THE SCOPE OF THIS BOOK

The age of the Antonines is an age little understood amongst the present generation. The documents relating thereto are few in number, and for the most part the work of very second-rate scandal-mongers. Like the Senate of the time, these writers had so far lost their sense of personal responsibility that they were quite willing to record anything that their “ God and Master” ordered. The pleasures and vices of the age were lurid and extravagant. The menace of official Christianity, with its destruction of literature and philosophy, was almost at the gates of the city. All which facts serve to render this most magnificent period of Roman history unreal and fantastic to men of our more practical and rationalistic age.

The reign of Elagabalus is not a record of great deeds. It shows no advance in science or in military conquest. Save in the realm of jurisprudence, it is not an age of great men, because these are born in the struggles of nations. It is not an age of poverty or distress. It is rather a record of enormous wealth and excessive prodigality, luxury and aestheticism, carried to their ultimate extreme, and sensuality in all the refinements of its Eastern habit. Such were the forces that swayed the minds of these eager, living men, made idle by force of circumstances.

It was a wonderful and a beautiful age, full of colour, full of the joy of living ; and yet, as we look back upon its enervating excitements, who can wonder at the greatness of the decline which followed the triumph of so much magnificence ? Rome was at the apex of her power; the Empire was consolidated ; the temple of Janus was closed; the Pax Romana reigned supreme, and with it order and government in the remotest corner of that vast dominion. What mattered the extravagances of a foolish boy to the merchants of Lyons or to the traders of Alexandria, so long as they were undisturbed and taxation was at a minimum ? What mattered the blatant outburst of a Semitic monotheism, when men’s minds—amongst the superstitious—were already attuned to the kindred mysteries of Mithra and the spiritual chicanery of Isis ? The harm had been done both to reason and to ancient belief by the secret dissemination of other superstitions, whose effete neuroticism, whose enervating and softening influences had done almost more to ruin the glorious fighting strength of the Empire than all the luxury and effeminacy of the bygone world.

It was a pitiful exhibition, the powers of ignorance and mystery undermining the strength of knowledge and virility, till the barbarians, whom the very name of Rome had conquered and held entranced, overthrew a greatness which, in the age of reason, the world had found irresistible. It is pitiful, but it is true, and the record of merely a part will be found in the Augustan Histories.

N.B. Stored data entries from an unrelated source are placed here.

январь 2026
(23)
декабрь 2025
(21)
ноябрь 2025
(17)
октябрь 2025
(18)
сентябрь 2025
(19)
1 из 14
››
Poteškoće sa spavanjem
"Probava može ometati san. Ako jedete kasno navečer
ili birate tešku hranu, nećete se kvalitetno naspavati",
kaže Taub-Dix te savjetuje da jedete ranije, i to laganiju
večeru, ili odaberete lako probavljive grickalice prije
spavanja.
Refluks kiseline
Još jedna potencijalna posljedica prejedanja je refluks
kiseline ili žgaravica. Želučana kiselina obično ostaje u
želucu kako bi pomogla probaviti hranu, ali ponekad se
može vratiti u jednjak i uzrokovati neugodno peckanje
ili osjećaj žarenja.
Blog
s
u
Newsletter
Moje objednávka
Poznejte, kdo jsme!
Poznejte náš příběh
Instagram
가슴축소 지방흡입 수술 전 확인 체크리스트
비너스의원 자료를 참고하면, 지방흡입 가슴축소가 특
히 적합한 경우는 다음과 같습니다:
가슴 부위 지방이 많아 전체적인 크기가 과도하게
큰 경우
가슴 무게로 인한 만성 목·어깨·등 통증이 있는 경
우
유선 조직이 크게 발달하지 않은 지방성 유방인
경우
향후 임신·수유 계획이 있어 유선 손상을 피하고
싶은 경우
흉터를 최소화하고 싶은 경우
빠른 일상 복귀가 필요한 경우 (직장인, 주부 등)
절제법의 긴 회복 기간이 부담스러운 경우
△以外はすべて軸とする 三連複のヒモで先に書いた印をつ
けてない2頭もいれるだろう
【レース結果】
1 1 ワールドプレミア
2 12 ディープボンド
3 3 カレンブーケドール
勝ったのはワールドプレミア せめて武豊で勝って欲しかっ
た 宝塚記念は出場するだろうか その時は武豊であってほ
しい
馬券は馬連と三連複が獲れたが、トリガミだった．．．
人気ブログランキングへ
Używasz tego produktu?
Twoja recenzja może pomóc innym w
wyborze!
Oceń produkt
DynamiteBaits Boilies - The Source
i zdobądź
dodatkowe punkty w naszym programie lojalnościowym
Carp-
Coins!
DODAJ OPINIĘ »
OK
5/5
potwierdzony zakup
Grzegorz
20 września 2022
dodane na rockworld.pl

The difficulties presented to the student of the Scriptores Historiae Augustae are manifold and ever increasing. Not the least of them lies in the variation of standard by which this collection has been judged, and in the diametrically opposing theories which eminent scholars have drawn from the same passages.

The criticism owes its origin to the confusions which are bound to exist in any series of lives covering a period of 167 years and purporting to be the work of several—though none of them contemporary—writers.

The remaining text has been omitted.